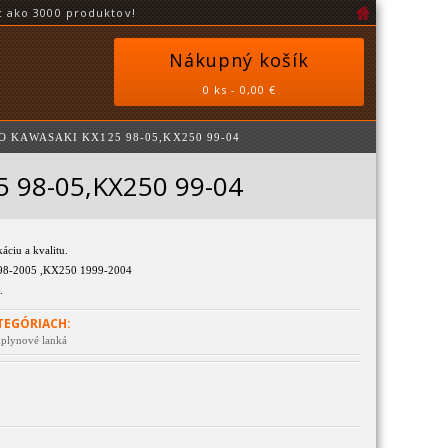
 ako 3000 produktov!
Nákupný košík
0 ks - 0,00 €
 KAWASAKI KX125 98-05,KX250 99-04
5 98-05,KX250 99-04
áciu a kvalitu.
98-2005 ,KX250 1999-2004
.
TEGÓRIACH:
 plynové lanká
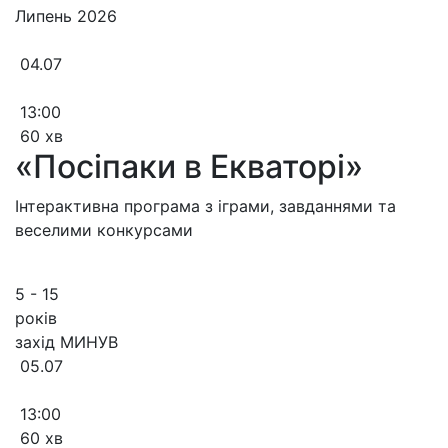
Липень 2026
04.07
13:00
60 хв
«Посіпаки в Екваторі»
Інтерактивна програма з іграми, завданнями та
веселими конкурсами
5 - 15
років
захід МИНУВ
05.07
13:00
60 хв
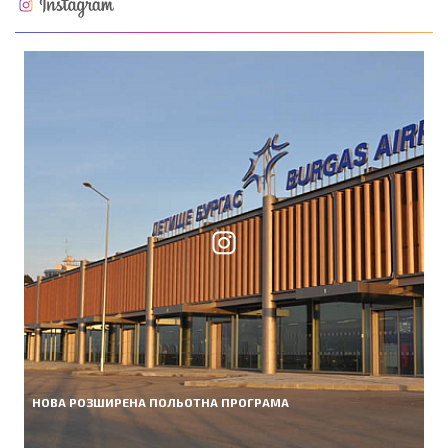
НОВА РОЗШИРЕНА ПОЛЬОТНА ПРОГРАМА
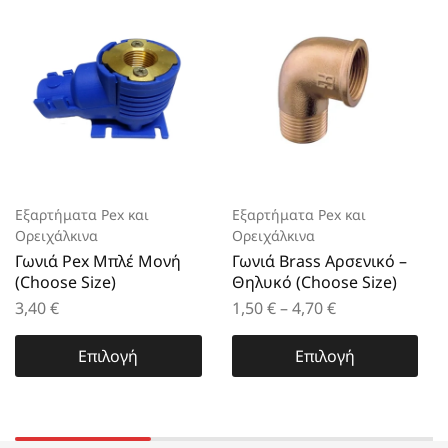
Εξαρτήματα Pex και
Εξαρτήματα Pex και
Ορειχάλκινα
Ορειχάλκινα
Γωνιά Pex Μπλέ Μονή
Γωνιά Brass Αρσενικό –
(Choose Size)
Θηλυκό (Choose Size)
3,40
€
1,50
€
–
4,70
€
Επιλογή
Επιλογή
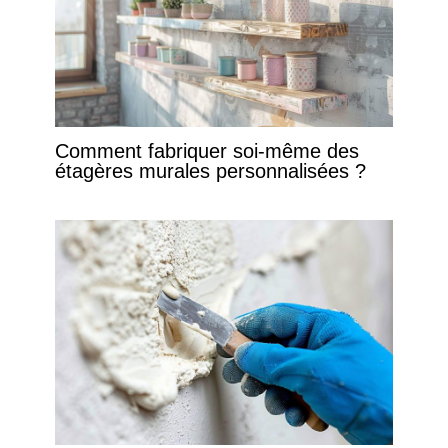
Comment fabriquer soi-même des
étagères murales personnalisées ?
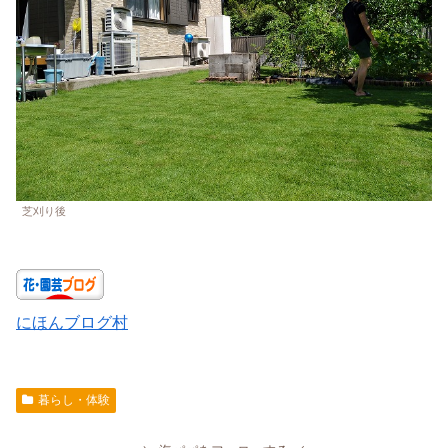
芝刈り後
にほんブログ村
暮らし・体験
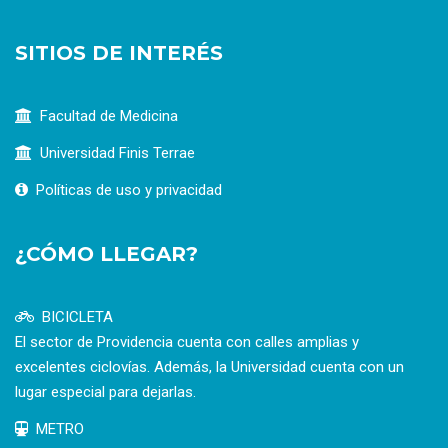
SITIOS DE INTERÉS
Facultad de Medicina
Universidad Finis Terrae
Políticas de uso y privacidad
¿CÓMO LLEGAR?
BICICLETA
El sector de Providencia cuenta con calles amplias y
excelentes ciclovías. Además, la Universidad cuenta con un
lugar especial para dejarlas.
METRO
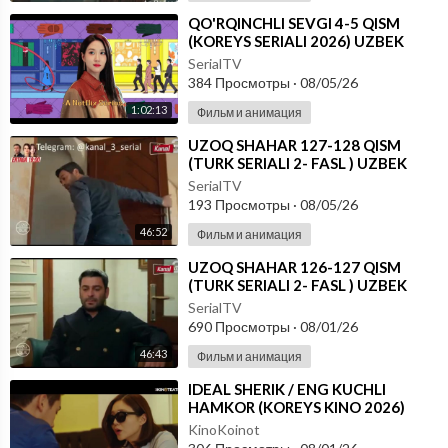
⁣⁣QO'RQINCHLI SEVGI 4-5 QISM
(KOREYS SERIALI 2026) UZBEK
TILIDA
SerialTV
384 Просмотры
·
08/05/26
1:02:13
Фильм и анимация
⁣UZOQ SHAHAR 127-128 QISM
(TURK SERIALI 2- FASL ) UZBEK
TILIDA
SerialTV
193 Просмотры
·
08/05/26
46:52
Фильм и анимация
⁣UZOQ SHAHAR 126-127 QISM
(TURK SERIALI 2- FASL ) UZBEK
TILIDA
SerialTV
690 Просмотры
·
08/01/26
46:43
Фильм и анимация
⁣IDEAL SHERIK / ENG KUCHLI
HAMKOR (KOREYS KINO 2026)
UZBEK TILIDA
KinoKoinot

### [WHAT TO DO]
Go line by line through the records above and copy each one containing "Γωνιά".

### [SOLUTION FOR THIS EXERCISE]
Γωνιά Pex Μπλέ Μονή
Γωνιά Brass Αρσενικό –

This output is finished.